___ MATERIAL SHOWN ___
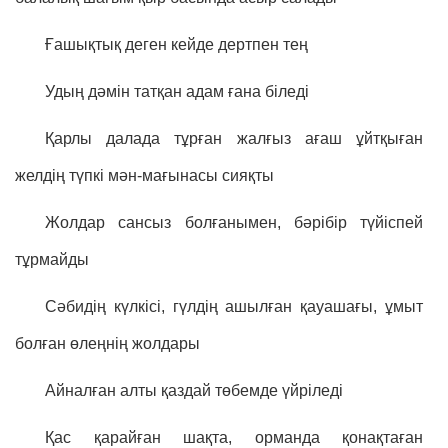
Ғашықтық деген кейде дертпен тең
Удың дәмін татқан адам ғана біледі
Қарлы далада тұрған жалғыз ағаш ұйтқыған
желдің түпкі мән-мағынасы сияқты
Жолдар сансыз болғанымен, бәрібір түйіспей
тұрмайды
Сәбидің күлкісі, гүлдің ашылған қауашағы, ұмыт
болған өлеңнің жолдары
Айналған алты қаздай төбемде үйріледі
Қас қарайған шақта, орманда қонақтаған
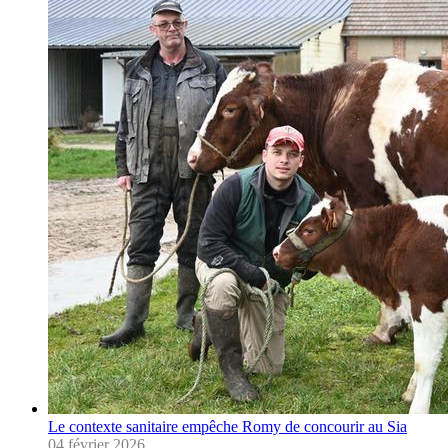
Le contexte sanitaire empêche Romy de concourir au Sia
04 février 2026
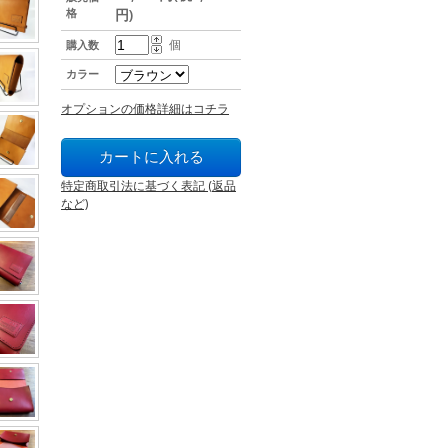
格
円)
個
購入数
カラー
オプションの価格詳細はコチラ
特定商取引法に基づく表記 (返品
など)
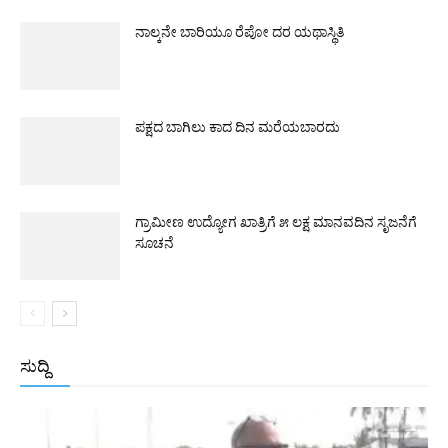
ನಾಲ್ಕನೇ ಬಾರಿಯೂ ರೆಪೋ ದರ ಯಥಾಸ್ಥಿತಿ
ಪಕ್ಷದ ಬಾಗಿಲು ಕಾದ ದಿನ ಮರೆಯಬಾರದು
ಗ್ರಾಮೀಣ ಉದ್ಯೋಗ ಖಾತ್ರಿಗೆ ೫ ಲಕ್ಷ ಮಾನವದಿನ ಸೃಜನೆಗೆ
ಸೂಚನೆ
ಸುದ್ದಿ
All
ಅಂತರಾಷ್ಟ್ರೀಯ
ರಾಷ್ಟ್ರೀಯ
ರಾಜ್ಯ
More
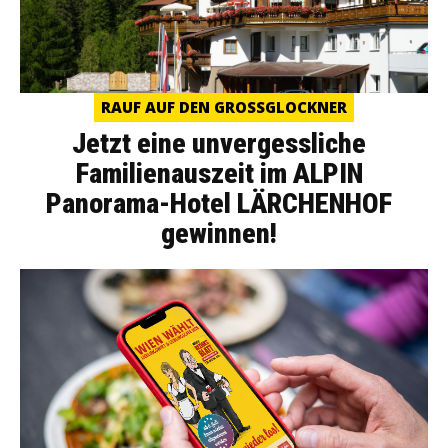
RAUF AUF DEN GROSSGLOCKNER
Jetzt eine unvergessliche
Familienauszeit im ALPIN
Panorama-Hotel LÄRCHENHOF
gewinnen!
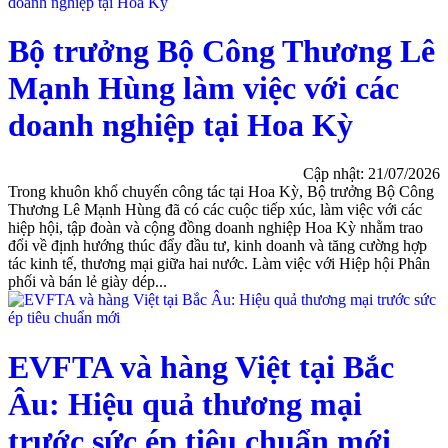
Bộ trưởng Bộ Công Thương Lê
Mạnh Hùng làm việc với các
doanh nghiệp tại Hoa Kỳ
Cập nhật: 21/07/2026
Trong khuôn khổ chuyến công tác tại Hoa Kỳ, Bộ trưởng Bộ Công
Thương Lê Mạnh Hùng đã có các cuộc tiếp xúc, làm việc với các
hiệp hội, tập đoàn và cộng đồng doanh nghiệp Hoa Kỳ nhằm trao
đổi về định hướng thúc đẩy đầu tư, kinh doanh và tăng cường hợp
tác kinh tế, thương mại giữa hai nước. Làm việc với Hiệp hội Phân
phối và bán lẻ giày dép...
EVFTA và hàng Việt tại Bắc
Âu: Hiệu quả thương mại
trước sức ép tiêu chuẩn mới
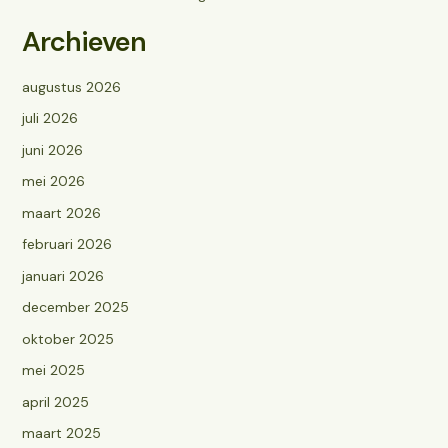
Archieven
augustus 2026
juli 2026
juni 2026
mei 2026
maart 2026
februari 2026
januari 2026
december 2025
oktober 2025
mei 2025
april 2025
maart 2025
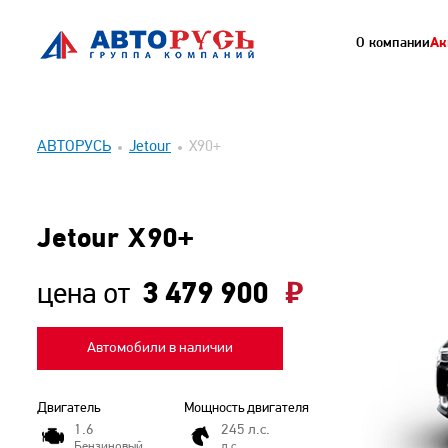
О компании
Ак
АВТОРУСЬ
Jetour
X90+
Jetour X90+
цена от
3 479 900
Автомобили в наличии
Двигатель
Мощность двигателя
1.6
245 л.с.
Бензиновый
л.с.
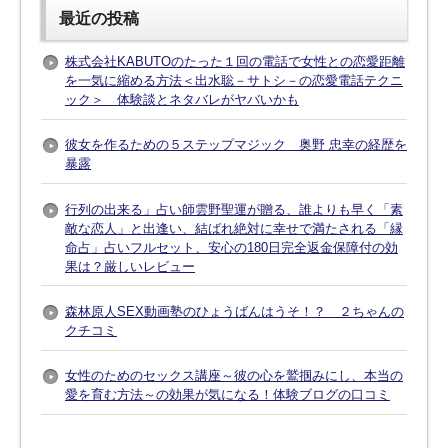
最近の投稿
株式会社KABUTOのたった１回の電話で女性との恋愛距離
を一気に縮める方法＜出水聡－サトシ－の恋愛電話テクニ
ック＞ 体験談とネタバレがヤバいかも
彼女を作るための５ステップマジック 奥野 忠幸の経歴を
暴露
行列の出来る」占い師雲野聖運が贈る、誰よりも早く「素
敵な恋人」と出逢い、結ばれ絶対に幸せで満たされる「縁
命占」占いフルセット、安心の180日完全返金保障付の効
果は？厳しいレビュー
森林原人SEX動画塾のひょうばんはうそ！？ ２ちゃんの
クチコミ
女性のためのセックス講座～彼の心を鷲掴みにし、本当の
愛を育む方法～の効果が気になる！体験ブログの口コミ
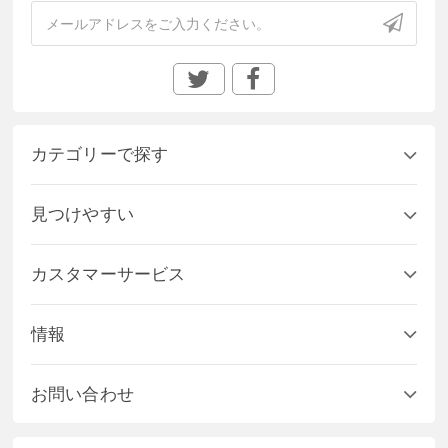
カテゴリーで探す
見つけやすい
カスタマーサービス
情報
お問い合わせ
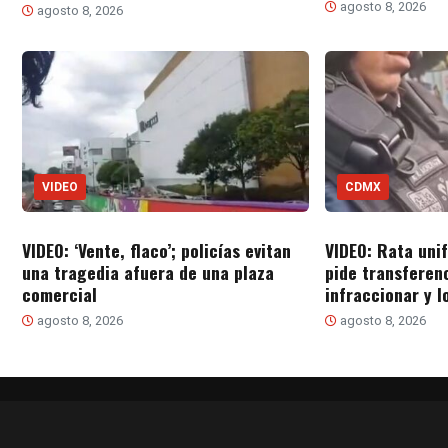
agosto 8, 2026
agosto 8, 2026
VIDEO
CDMX
VIDEO: ‘Vente, flaco’; policías evitan
VIDEO: Rata uni
una tragedia afuera de una plaza
pide transferen
comercial
infraccionar y l
agosto 8, 2026
agosto 8, 2026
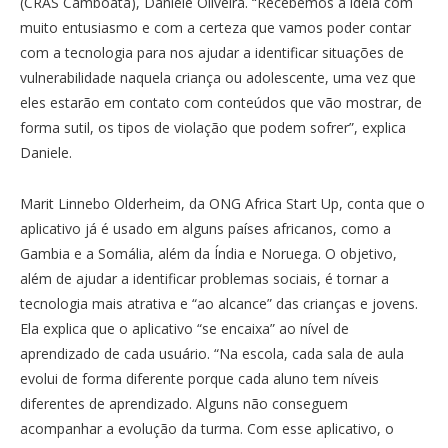
(CRAS Camboatã), Daniele Oliveira. “Recebemos a ideia com
muito entusiasmo e com a certeza que vamos poder contar
com a tecnologia para nos ajudar a identificar situações de
vulnerabilidade naquela criança ou adolescente, uma vez que
eles estarão em contato com conteúdos que vão mostrar, de
forma sutil, os tipos de violação que podem sofrer”, explica
Daniele.
Marit Linnebo Olderheim, da ONG Africa Start Up, conta que o
aplicativo já é usado em alguns países africanos, como a
Gambia e a Somália, além da Índia e Noruega. O objetivo,
além de ajudar a identificar problemas sociais, é tornar a
tecnologia mais atrativa e “ao alcance” das crianças e jovens.
Ela explica que o aplicativo “se encaixa” ao nível de
aprendizado de cada usuário. “Na escola, cada sala de aula
evolui de forma diferente porque cada aluno tem níveis
diferentes de aprendizado. Alguns não conseguem
acompanhar a evolução da turma. Com esse aplicativo, o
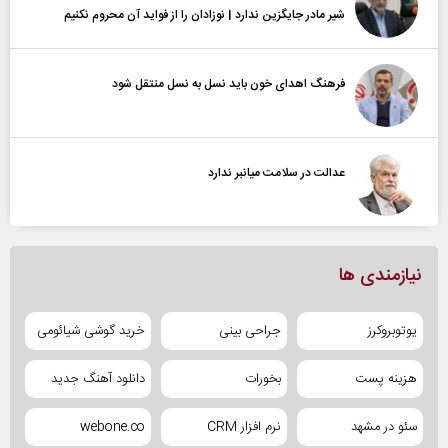
شیر مادر جایگزین ندارد | نوزادان را از فواید آن محروم نکنیم
فرهنگ اهدای خون باید نسل به نسل منتقل شود
عدالت در سلامت میانبر ندارد
نیازمندی ها
یوتوبروکرز
جراحی بینی
خرید گوشی شیائومی
هزینه پست
بخورات
دانلود آهنگ جدید
سئو در مشهد
نرم افزار CRM
webone.co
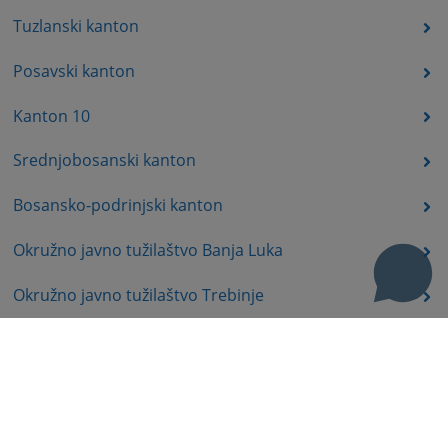
Tuzlanski kanton
Posavski kanton
Kanton 10
Srednjobosanski kanton
Bosansko-podrinjski kanton
Okružno javno tužilaštvo Banja Luka
Okružno javno tužilaštvo Trebinje
Okružno javno tužilaštvo Istočno Sarajevo
Okružno javno tužilaštvo Prijedor
Okružno javno tužilaštvo Bijeljina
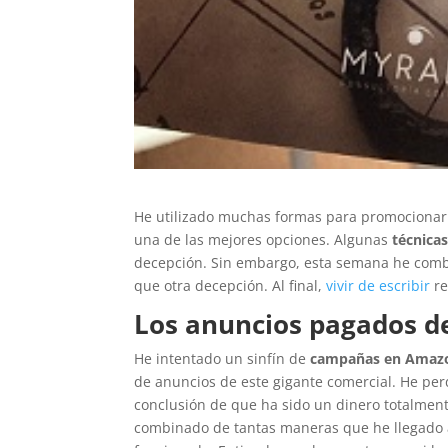
He utilizado muchas formas para promocionarm
una de las mejores opciones. Algunas
técnica
decepción. Sin embargo, esta semana he combi
que otra decepción. Al final,
vivir de escribir
re
Los anuncios pagados d
He intentado un sinfín de
campañas en Amaz
de anuncios de este gigante comercial. He per
conclusión de que ha sido un dinero totalment
combinado de tantas maneras que he llegado 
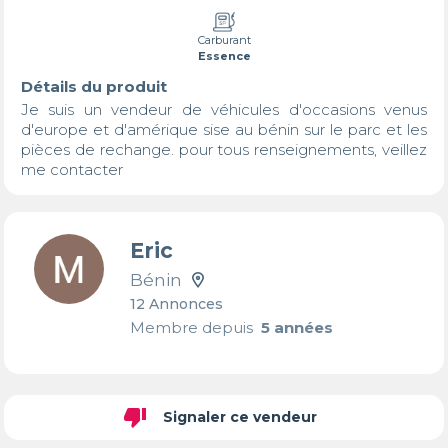
Carburant
Essence
Détails du produit
Je suis un vendeur de véhicules d'occasions venus 
d'europe et d'amérique sise au bénin sur le parc et les 
pièces de rechange. pour tous renseignements, veillez 
me contacter
Eric
Bénin
12 Annonces
Membre depuis
5 années
thumb_down
Signaler ce vendeur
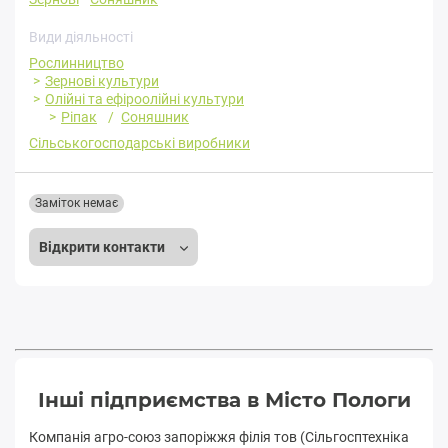
Види діяльності
Рослинництво
Зернові культури
Олійні та ефіроолійні культури
Ріпак
Соняшник
Сільськогосподарські виробники
Заміток немає
Відкрити контакти
Інші підприємства в Місто Пологи
Компанія агро-союз запоріжжя філія тов (Сільгосптехніка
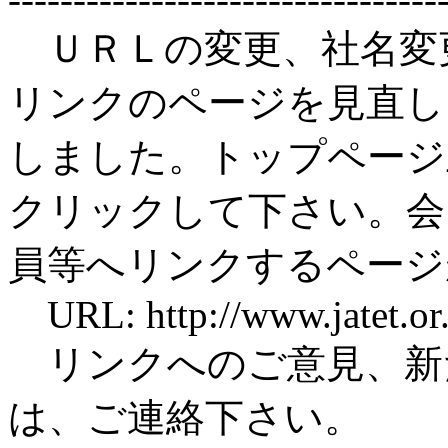
ＵＲＬの変更、社名変
リンクのページを見直し
しました。トップページ
クリックして下さい。会
員等へリンクするページ
URL: http://www.jatet.or.
リンクへのご意見、新
は、ご連絡下さい。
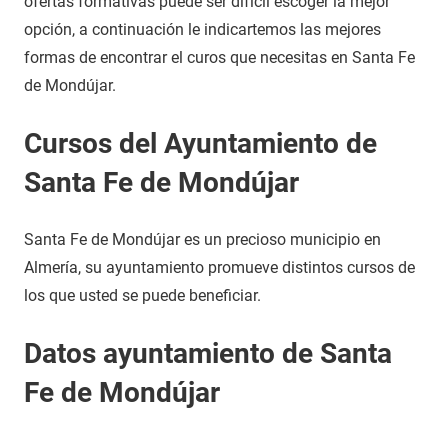
ofertas formativas puede ser difícil escoger la mejor
opción, a continuación le indicartemos las mejores
formas de encontrar el curos que necesitas en Santa Fe
de Mondújar.
Cursos del Ayuntamiento de
Santa Fe de Mondújar
Santa Fe de Mondújar es un precioso municipio en
Almería, su ayuntamiento promueve distintos cursos de
los que usted se puede beneficiar.
Datos ayuntamiento de Santa
Fe de Mondújar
___
• [INSTRUCTIONS TO FOLLOW]: Reproduce, word for word, every line from the start of the records down to and including the line with "Trong khuôn khổ"; skip the pictures.

• [RESPONSE TO THIS EXERCISE]:
Ғашықтық деген кейде дертпен тең
Удың дәмін татқан адам ғана біледі
Қарлы далада тұрған жалғыз ағаш ұйтқыған
желдің түпкі мән-мағынасы сияқты
Жолдар сансыз болғанымен, бәрібір түйіспей
тұрмайды
Сәбидің күлкісі, гүлдің ашылған қауашағы, ұмыт
болған өлеңнің жолдары
Айналған алты қаздай төбемде үйріледі
Қас қарайған шақта, орманда қонақтаған
Le contexte sanitaire empêche Romy de concourir au Sia
04 février 2026
格
円)
個
購入数
カラー
オプションの価格詳細はコチラ
特定商取引法に基づく表記 (返品
など)
ನಾಲ್ಕನೇ ಬಾರಿಯೂ ರೆಪೋ ದರ ಯಥಾಸ್ಥಿತಿ
ಪಕ್ಷದ ಬಾಗಿಲು ಕಾದ ದಿನ ಮರೆಯಬಾರದು
ಗ್ರಾಮೀಣ ಉದ್ಯೋಗ ಖಾತ್ರಿಗೆ ೫ ಲಕ್ಷ ಮಾನವದಿನ ಸೃಜನೆಗೆ
ಸೂಚನೆ
ಸುದ್ದಿ
All
ಅಂತರಾಷ್ಟ್ರೀಯ
ರಾಷ್ಟ್ರೀಯ
ರಾಜ್ಯ
More
RAUF AUF DEN GROSSGLOCKNER
Jetzt eine unvergessliche
Familienauszeit im ALPIN
Panorama-Hotel LÄRCHENHOF
gewinnen!
Bộ trưởng Bộ Công Thương Lê
Mạnh Hùng làm việc với các
doanh nghiệp tại Hoa Kỳ
Cập nhật: 21/07/2026
Trong khuôn khổ chuyến công tác tại Hoa Kỳ, Bộ trưởng Bộ Công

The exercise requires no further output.